64 Cores of Rendering Madness: The AMD Threadripper Pro 3995WX Review

Name: 64 Cores of Rendering Madness: The AMD Threadripper Pro 3995WX Review
Item: 64 Cores of Rendering Madness: The AMD Threadripper Pro 3995WX Review
Author: Dr. Ian Cutress

by Dr. Ian Cutress on February 9, 2021 9:00 AM EST

118 Comments | Add A Comment

118 Comments

CPU Tests: Simulation

Simulation and Science have a lot of overlap in the benchmarking world, however for this distinction we’re separating into two segments mostly based on the utility of the resulting data. The benchmarks that fall under Science have a distinct use for the data they output – in our Simulation section, these act more like synthetics but at some level are still trying to simulate a given environment.

DigiCortex v1.35: link

DigiCortex is a pet project for the visualization of neuron and synapse activity in the brain. The software comes with a variety of benchmark modes, and we take the small benchmark which runs a 32k neuron/1.8B synapse simulation, similar to a small slug.

The results on the output are given as a fraction of whether the system can simulate in real-time, so anything above a value of one is suitable for real-time work. The benchmark offers a 'no firing synapse' mode, which in essence detects DRAM and bus speed, however we take the firing mode which adds CPU work with every firing.

The software originally shipped with a benchmark that recorded the first few cycles and output a result. So while fast multi-threaded processors this made the benchmark last less than a few seconds, slow dual-core processors could be running for almost an hour. There is also the issue of DigiCortex starting with a base neuron/synapse map in ‘off mode’, giving a high result in the first few cycles as none of the nodes are currently active. We found that the performance settles down into a steady state after a while (when the model is actively in use), so we asked the author to allow for a ‘warm-up’ phase and for the benchmark to be the average over a second sample time.

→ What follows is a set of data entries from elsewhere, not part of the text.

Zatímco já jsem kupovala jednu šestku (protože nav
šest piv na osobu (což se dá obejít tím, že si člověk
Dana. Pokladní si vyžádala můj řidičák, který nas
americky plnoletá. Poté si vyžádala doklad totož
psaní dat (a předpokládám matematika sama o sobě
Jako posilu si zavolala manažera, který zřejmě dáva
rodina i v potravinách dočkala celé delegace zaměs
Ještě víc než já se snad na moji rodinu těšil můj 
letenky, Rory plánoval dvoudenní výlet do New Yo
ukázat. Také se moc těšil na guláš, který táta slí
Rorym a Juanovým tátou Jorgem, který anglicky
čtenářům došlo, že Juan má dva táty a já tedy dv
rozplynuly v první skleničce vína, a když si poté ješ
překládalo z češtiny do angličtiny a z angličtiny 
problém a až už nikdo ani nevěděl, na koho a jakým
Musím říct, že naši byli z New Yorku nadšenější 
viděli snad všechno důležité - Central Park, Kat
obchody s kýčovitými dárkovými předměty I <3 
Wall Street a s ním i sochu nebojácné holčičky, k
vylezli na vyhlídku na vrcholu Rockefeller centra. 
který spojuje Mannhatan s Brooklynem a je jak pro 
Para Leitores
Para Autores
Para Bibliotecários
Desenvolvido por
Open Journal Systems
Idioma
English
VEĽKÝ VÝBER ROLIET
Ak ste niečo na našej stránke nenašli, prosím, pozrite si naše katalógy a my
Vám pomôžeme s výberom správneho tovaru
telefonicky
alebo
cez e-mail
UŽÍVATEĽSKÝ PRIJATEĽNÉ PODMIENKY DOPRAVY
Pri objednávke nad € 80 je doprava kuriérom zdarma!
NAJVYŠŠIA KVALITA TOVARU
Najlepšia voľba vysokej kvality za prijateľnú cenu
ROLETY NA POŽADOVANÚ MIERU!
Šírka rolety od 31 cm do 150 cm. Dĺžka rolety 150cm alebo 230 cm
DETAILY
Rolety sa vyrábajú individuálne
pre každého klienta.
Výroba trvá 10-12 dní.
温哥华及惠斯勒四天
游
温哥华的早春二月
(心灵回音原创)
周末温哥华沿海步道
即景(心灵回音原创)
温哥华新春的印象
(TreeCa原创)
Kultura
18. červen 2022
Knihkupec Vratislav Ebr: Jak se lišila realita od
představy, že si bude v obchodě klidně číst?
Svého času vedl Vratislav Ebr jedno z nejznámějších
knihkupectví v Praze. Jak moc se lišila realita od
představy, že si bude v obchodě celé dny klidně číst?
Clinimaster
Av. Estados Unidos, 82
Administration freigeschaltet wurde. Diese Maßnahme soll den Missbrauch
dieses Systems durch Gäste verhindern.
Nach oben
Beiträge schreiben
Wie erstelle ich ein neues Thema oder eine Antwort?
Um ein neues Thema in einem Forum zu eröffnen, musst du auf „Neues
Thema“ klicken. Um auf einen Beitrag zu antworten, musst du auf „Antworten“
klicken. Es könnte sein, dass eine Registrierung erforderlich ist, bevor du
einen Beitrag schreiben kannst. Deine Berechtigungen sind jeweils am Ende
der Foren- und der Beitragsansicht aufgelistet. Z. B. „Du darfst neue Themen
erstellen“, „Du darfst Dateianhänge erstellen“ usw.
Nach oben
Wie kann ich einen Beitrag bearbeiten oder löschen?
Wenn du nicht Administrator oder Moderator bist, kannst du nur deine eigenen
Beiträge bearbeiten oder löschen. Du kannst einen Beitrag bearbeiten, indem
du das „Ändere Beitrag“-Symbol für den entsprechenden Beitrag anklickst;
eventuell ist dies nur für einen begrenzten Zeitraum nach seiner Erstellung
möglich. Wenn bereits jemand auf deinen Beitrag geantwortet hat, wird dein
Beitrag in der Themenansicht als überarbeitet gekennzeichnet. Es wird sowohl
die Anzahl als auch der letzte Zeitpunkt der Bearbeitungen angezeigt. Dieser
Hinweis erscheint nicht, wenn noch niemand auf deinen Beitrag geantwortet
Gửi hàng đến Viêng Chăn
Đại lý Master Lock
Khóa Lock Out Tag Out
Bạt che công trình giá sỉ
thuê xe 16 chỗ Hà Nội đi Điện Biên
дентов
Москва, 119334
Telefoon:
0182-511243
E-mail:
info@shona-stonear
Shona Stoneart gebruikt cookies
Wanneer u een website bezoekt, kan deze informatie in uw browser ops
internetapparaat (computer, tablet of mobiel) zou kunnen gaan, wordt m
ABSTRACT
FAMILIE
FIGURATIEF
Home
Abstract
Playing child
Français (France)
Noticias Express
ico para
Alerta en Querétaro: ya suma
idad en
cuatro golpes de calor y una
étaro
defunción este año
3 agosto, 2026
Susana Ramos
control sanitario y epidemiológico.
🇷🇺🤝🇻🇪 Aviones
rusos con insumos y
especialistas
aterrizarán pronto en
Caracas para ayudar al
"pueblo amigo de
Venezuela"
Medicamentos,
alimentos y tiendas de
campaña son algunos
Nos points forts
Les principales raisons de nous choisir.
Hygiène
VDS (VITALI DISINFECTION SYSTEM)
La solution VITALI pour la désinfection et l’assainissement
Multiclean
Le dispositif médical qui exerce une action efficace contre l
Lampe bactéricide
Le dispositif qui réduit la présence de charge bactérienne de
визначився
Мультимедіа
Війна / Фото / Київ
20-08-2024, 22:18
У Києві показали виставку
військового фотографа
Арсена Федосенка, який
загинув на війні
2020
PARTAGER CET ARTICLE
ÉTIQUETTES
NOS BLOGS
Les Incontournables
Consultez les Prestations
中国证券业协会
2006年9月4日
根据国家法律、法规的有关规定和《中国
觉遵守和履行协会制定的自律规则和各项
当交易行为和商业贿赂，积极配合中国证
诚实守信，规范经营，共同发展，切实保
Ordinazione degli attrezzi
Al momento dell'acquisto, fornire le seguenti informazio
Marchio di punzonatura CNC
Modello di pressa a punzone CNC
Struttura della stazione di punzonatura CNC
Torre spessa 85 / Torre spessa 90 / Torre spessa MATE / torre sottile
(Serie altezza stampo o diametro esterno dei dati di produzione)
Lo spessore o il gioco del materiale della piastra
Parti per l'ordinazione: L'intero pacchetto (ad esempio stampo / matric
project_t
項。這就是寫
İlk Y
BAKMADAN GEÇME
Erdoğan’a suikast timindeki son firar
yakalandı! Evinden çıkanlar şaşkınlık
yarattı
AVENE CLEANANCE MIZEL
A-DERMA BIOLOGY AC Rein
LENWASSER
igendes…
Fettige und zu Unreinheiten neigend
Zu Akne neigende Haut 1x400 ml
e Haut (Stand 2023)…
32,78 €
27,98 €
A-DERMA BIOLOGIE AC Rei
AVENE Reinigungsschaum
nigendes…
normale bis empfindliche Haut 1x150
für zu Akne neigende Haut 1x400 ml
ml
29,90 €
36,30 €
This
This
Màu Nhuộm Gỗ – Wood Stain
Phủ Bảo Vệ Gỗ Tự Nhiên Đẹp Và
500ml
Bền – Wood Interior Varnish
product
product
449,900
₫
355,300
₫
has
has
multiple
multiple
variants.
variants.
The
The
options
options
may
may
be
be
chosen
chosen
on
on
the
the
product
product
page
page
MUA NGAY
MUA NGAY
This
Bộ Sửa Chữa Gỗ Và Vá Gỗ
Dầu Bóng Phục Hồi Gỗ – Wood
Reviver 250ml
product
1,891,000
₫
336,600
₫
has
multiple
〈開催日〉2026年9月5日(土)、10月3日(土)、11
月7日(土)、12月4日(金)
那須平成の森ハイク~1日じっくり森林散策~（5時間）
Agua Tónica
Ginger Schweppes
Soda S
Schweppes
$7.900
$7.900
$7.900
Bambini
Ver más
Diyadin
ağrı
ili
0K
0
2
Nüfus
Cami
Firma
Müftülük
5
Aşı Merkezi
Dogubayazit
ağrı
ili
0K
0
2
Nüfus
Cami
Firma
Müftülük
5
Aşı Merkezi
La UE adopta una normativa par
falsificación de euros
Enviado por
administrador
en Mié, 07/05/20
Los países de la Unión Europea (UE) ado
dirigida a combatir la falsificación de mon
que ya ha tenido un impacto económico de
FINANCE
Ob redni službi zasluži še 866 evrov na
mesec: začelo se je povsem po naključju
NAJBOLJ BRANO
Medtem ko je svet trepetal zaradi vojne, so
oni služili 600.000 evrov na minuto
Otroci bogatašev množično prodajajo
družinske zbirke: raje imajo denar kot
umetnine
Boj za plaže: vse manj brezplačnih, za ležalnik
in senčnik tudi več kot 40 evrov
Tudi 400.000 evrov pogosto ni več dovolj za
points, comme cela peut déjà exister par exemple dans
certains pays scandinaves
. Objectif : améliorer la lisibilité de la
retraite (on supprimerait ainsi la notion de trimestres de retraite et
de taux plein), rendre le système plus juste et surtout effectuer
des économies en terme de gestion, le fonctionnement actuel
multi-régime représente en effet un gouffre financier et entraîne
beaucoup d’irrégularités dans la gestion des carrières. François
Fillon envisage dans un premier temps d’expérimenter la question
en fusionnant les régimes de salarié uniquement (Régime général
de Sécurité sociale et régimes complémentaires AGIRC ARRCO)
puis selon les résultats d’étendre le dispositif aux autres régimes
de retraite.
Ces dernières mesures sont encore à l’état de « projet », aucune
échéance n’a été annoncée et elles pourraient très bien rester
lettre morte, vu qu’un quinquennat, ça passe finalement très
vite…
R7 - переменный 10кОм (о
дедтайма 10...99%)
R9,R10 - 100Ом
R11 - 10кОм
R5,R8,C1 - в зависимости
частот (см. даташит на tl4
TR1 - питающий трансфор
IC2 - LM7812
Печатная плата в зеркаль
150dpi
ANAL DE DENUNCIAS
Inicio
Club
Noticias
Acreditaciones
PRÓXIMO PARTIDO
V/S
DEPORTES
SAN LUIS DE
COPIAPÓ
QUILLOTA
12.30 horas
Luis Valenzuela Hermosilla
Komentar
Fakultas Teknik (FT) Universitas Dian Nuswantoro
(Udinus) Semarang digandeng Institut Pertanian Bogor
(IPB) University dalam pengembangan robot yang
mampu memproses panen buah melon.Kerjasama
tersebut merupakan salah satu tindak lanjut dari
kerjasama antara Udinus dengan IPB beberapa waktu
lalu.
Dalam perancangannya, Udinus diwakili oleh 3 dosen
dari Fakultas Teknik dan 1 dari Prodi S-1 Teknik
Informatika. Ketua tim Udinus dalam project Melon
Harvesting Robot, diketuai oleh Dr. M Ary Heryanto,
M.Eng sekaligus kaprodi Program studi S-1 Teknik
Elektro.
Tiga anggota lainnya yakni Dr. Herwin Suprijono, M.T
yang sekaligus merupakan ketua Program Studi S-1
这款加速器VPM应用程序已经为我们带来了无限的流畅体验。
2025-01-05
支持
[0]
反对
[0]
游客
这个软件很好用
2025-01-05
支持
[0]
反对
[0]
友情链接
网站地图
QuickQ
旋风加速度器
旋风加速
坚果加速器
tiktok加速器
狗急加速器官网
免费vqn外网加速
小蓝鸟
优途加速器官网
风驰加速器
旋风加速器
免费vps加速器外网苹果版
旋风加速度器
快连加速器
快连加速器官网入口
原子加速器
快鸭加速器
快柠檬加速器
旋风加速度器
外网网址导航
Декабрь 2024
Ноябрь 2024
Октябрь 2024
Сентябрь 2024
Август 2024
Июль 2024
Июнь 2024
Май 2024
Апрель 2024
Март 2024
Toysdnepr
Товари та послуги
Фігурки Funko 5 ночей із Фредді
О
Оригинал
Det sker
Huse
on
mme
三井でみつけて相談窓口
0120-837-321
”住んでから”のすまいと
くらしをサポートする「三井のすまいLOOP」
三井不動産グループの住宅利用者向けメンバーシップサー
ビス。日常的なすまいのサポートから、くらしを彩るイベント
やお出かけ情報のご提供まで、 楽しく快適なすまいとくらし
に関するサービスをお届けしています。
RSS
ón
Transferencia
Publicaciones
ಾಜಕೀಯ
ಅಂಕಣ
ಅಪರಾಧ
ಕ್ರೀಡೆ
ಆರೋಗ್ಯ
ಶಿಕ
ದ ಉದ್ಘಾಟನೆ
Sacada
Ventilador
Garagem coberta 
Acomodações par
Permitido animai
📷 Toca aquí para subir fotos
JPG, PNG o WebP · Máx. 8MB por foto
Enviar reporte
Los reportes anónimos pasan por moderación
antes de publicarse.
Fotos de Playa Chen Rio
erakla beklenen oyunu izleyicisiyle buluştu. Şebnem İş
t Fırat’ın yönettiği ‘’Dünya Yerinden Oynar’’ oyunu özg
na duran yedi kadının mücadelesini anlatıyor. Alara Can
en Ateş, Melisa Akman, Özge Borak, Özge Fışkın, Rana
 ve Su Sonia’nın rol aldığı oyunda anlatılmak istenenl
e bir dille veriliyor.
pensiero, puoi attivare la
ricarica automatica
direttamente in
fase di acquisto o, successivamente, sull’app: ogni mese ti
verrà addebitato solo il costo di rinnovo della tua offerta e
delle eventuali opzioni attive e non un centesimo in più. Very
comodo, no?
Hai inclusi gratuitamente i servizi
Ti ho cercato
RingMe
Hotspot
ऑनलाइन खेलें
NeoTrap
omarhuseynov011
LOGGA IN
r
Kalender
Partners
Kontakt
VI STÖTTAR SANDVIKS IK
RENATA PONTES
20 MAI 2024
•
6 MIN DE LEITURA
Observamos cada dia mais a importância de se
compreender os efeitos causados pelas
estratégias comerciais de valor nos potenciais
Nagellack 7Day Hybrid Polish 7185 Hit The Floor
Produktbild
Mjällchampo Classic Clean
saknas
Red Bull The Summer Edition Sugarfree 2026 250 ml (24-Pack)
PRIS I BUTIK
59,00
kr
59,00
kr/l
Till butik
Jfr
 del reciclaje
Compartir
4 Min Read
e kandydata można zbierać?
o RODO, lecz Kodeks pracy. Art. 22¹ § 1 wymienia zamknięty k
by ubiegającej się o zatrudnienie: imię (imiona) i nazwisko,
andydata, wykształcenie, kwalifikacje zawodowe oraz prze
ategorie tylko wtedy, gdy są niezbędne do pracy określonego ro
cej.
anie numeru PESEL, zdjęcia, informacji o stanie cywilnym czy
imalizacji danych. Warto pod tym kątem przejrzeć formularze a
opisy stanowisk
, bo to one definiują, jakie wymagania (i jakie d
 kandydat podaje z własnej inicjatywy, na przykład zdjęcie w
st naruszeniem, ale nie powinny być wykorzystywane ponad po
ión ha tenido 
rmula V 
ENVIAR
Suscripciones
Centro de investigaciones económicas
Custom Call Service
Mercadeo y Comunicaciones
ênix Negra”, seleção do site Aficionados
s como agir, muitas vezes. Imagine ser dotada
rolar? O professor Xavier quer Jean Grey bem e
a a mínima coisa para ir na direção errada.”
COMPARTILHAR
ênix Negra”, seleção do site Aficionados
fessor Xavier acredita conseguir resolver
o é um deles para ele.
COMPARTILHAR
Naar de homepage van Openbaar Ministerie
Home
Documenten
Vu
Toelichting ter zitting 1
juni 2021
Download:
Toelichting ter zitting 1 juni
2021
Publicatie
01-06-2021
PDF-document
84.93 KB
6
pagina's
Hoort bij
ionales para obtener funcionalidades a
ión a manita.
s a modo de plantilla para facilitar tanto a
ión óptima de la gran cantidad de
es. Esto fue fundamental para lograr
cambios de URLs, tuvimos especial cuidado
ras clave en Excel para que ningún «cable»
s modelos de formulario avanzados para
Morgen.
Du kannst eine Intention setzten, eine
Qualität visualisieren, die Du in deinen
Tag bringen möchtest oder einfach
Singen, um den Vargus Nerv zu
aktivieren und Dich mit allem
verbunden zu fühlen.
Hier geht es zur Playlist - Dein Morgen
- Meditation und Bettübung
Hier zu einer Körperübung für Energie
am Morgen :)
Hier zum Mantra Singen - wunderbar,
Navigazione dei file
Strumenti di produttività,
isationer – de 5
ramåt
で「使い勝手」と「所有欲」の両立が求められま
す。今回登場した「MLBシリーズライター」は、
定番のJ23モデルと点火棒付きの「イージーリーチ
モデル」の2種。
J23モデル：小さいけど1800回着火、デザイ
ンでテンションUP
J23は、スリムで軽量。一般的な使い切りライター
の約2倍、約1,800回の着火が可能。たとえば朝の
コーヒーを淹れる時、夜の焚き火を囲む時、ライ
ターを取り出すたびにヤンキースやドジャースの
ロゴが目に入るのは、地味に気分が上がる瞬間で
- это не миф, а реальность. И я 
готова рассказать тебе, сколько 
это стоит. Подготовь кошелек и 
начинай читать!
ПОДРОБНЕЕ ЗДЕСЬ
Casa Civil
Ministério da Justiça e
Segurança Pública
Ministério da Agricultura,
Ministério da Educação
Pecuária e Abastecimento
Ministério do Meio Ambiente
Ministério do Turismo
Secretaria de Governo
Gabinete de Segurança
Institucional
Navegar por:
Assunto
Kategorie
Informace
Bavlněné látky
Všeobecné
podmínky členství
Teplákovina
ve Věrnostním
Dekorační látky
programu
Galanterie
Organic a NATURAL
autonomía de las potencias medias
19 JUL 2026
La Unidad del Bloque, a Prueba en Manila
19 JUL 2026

For our test, we give the benchmark 20000 cycles to warm up and then take the data over the next 10000 cycles seconds for the test – on a modern processor this takes 30 seconds and 150 seconds respectively. This is then repeated a minimum of 10 times, with the first three results rejected. Results are shown as a multiple of real-time calculation.

(3-1) DigiCortex 1.35 (32k Neuron, 1.8B Synapse)

This test prefers monolithic silicon with proportionally lots of memory bandwidth, which means that we get somewhat of an equalling of results here. The top result in our benchmark database is actually single chiplet Ryzen.

Dwarf Fortress 0.44.12: Link

Another long standing request for our benchmark suite has been Dwarf Fortress, a popular management/roguelike indie video game, first launched in 2006 and still being regularly updated today, aiming for a Steam launch sometime in the future.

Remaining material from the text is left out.